(Dataset entries Opens)

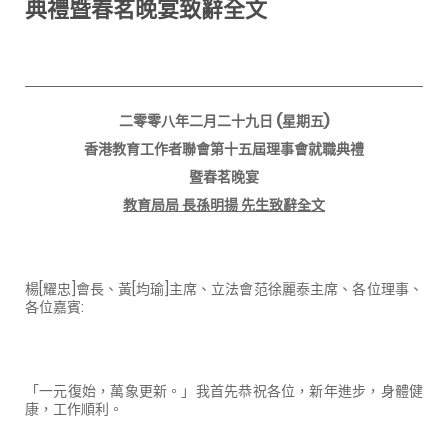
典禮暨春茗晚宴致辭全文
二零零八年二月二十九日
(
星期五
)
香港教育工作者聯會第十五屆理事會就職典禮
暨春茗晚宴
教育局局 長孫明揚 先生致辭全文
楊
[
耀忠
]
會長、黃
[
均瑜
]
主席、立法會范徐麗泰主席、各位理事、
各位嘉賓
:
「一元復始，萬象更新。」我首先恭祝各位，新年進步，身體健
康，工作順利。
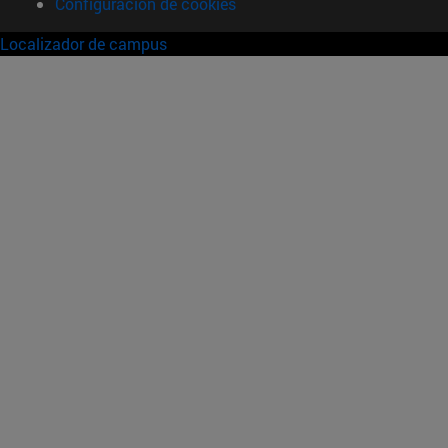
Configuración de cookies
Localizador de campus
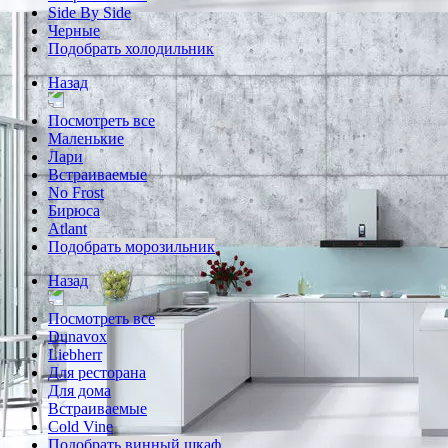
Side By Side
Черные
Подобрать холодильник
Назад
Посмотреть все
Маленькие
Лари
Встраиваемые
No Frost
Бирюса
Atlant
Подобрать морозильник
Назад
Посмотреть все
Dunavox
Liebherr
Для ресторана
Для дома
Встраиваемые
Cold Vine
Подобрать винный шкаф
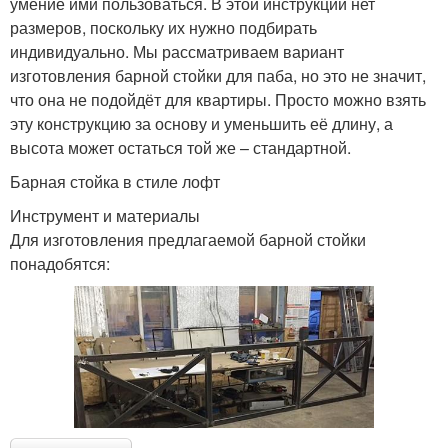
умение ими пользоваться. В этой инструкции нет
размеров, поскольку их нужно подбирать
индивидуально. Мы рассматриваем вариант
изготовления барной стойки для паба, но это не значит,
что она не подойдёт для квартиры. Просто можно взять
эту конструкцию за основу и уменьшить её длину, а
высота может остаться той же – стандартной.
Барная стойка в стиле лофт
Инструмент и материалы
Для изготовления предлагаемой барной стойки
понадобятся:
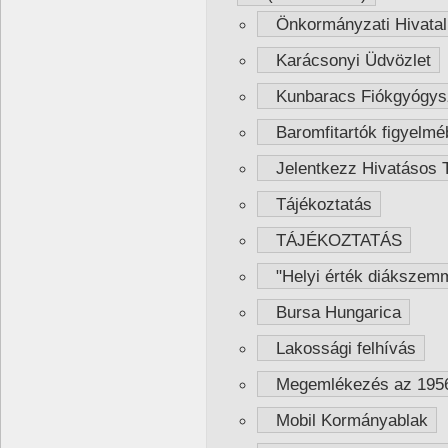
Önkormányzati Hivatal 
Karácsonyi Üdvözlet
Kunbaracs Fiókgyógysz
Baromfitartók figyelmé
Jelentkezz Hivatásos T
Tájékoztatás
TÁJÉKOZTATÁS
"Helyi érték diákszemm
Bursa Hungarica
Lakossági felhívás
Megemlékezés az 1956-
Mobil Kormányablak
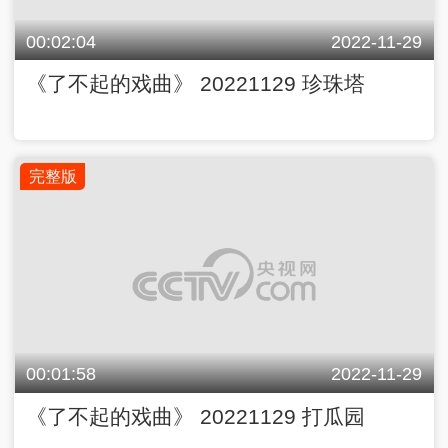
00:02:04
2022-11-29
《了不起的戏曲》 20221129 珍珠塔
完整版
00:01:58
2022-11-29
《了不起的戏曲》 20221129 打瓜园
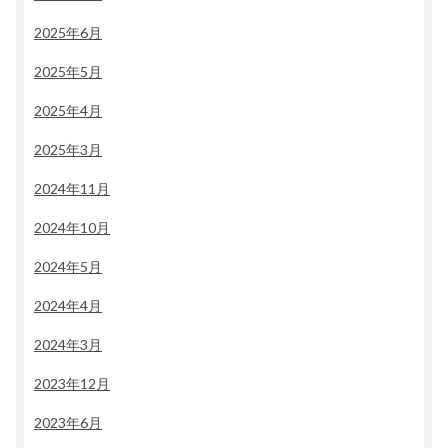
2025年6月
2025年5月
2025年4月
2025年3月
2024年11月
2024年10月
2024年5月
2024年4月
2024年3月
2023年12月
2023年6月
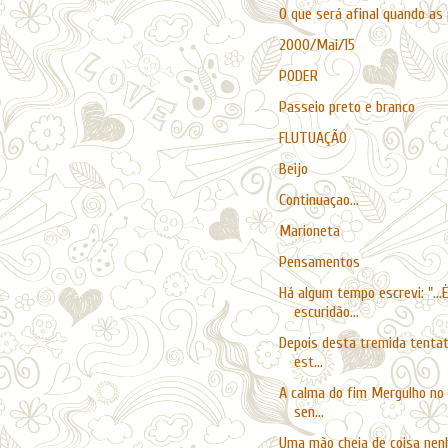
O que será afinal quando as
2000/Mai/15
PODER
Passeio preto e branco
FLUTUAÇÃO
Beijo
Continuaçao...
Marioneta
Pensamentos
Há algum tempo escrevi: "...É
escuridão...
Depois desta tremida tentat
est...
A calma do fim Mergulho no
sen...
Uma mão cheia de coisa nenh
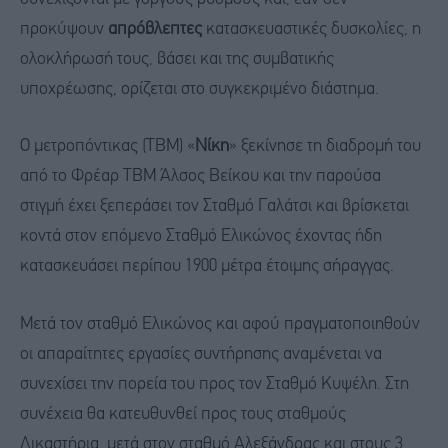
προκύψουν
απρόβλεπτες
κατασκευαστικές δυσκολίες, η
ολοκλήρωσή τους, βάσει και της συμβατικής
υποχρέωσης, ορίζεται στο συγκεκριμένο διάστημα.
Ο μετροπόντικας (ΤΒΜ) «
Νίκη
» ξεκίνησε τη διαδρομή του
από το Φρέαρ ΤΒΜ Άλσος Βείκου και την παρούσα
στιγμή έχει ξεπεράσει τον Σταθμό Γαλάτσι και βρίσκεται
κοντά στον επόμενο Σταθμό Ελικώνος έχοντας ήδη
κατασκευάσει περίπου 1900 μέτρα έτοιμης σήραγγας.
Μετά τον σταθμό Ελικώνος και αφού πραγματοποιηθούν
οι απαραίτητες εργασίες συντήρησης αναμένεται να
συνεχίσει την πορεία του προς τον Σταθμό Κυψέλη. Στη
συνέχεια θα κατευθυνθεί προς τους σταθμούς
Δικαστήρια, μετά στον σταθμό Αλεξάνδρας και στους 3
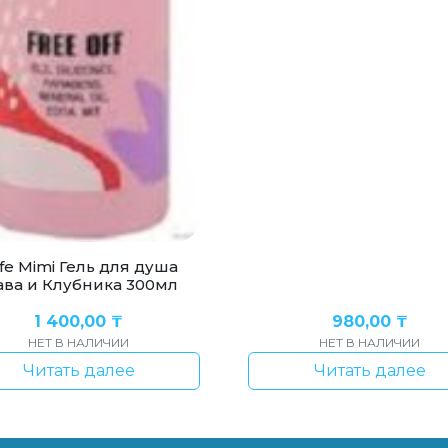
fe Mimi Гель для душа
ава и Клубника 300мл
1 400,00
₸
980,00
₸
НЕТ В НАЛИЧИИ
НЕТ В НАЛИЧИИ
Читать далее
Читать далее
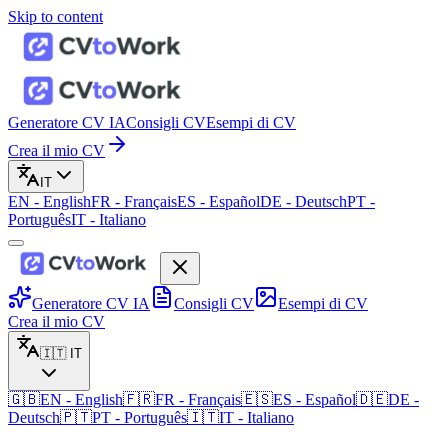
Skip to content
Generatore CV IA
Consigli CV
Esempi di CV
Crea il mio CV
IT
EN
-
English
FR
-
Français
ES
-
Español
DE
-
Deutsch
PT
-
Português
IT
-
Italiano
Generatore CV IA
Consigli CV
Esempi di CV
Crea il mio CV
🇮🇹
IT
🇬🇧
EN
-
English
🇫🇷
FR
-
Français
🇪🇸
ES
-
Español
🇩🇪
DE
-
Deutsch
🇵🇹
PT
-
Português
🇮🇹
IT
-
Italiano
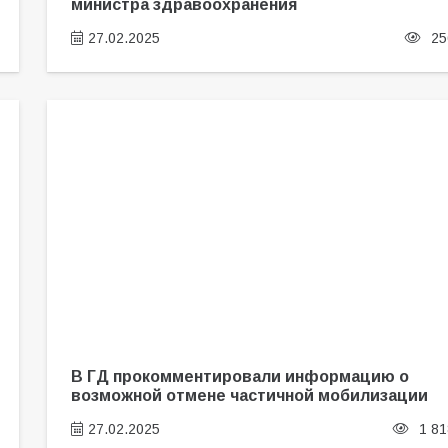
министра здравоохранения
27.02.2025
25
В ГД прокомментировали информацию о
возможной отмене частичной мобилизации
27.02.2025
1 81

(Dataset entries Closes)
(Dataset entries Opens)

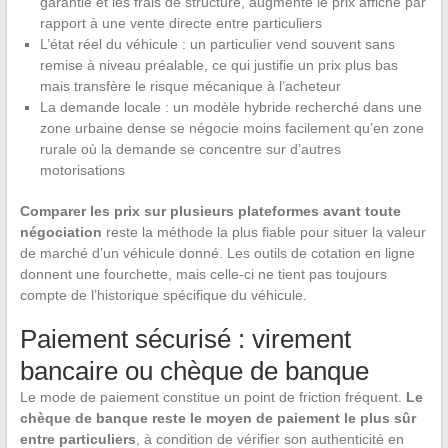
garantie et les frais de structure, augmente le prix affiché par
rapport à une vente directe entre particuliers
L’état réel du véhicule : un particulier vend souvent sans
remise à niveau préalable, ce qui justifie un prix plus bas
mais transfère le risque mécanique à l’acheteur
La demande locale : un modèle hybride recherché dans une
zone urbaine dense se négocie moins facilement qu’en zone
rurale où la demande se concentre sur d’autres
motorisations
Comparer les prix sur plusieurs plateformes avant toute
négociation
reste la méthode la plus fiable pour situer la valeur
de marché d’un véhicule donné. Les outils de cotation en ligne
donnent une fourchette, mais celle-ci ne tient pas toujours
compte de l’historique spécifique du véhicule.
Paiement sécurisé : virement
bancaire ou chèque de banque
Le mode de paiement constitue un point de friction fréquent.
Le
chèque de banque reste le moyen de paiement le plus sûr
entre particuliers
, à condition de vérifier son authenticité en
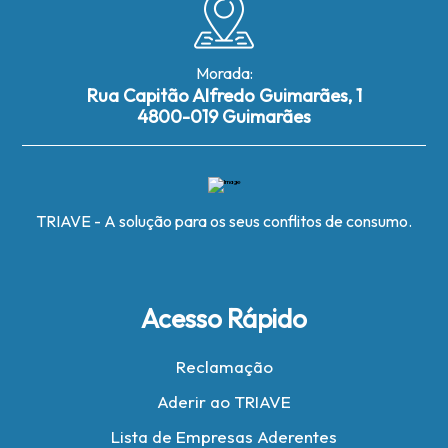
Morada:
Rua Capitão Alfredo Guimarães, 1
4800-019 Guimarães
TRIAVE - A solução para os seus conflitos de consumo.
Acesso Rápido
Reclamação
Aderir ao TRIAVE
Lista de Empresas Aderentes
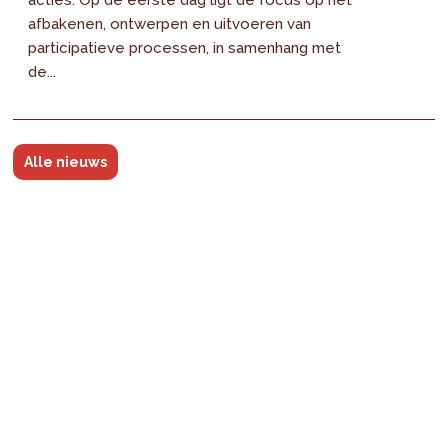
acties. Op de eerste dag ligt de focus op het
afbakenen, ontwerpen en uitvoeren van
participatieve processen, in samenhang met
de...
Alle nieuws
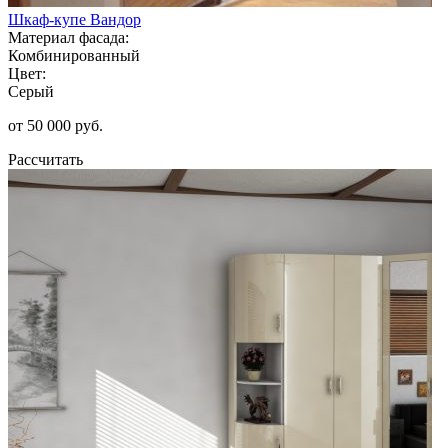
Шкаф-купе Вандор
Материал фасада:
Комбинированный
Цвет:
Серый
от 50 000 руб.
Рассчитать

(Dataset entries Closes)
(Dataset entries Opens)

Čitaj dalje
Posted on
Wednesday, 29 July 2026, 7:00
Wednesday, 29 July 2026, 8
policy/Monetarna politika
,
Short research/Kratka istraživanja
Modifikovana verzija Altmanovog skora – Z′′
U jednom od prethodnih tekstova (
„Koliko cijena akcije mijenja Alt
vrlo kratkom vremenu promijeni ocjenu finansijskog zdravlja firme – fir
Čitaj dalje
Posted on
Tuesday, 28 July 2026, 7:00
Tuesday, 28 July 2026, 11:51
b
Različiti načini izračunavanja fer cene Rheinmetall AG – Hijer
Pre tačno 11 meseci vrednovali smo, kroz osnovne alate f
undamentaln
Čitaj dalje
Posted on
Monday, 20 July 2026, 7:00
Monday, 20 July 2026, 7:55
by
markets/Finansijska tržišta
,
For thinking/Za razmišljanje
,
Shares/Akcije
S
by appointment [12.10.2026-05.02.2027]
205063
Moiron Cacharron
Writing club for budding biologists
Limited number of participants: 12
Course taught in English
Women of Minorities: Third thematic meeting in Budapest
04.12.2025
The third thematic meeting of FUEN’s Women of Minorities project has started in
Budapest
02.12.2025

(Dataset entries Closes)

- [Try it] Nothing but the lines above from the one that has "Jelentkezz Hivatásos T" down to the one that has "συνεχίσει την πορεία" belongs in the answer, copied exactly, without pictures.

- [Answer to the problem]
Jelentkezz Hivatásos T
Tájékoztatás
TÁJÉKOZTATÁS
"Helyi érték diákszemm
Bursa Hungarica
Lakossági felhívás
Megemlékezés az 1956-
Mobil Kormányablak
00:02:04
2022-11-29
《了不起的戏曲》 20221129 珍珠塔
完整版
00:01:58
2022-11-29
《了不起的戏曲》 20221129 打瓜园
2025年6月
2025年5月
2025年4月
2025年3月
2024年11月
2024年10月
2024年5月
2024年4月
2024年3月
2023年12月
2023年6月
O que será afinal quando as
2000/Mai/15
PODER
Passeio preto e branco
FLUTUAÇÃO
Beijo
Continuaçao...
Marioneta
Pensamentos
Há algum tempo escrevi: "...É
escuridão...
Depois desta tremida tentat
est...
A calma do fim Mergulho no
sen...
Uma mão cheia de coisa nenh
προκύψουν
απρόβλεπτες
κατασκευαστικές δυσκολίες, η
ολοκλήρωσή τους, βάσει και της συμβατικής
υποχρέωσης, ορίζεται στο συγκεκριμένο διάστημα.
Ο μετροπόντικας (ΤΒΜ) «
Νίκη
» ξεκίνησε τη διαδρομή του
από το Φρέαρ ΤΒΜ Άλσος Βείκου και την παρούσα
στιγμή έχει ξεπεράσει τον Σταθμό Γαλάτσι και βρίσκεται
κοντά στον επόμενο Σταθμό Ελικώνος έχοντας ήδη
κατασκευάσει περίπου 1900 μέτρα έτοιμης σήραγγας.
Μετά τον σταθμό Ελικώνος και αφού πραγματοποιηθούν
οι απαραίτητες εργασίες συντήρησης αναμένεται να
συνεχίσει την πορεία του προς τον Σταθμό Κυψέλη. Στη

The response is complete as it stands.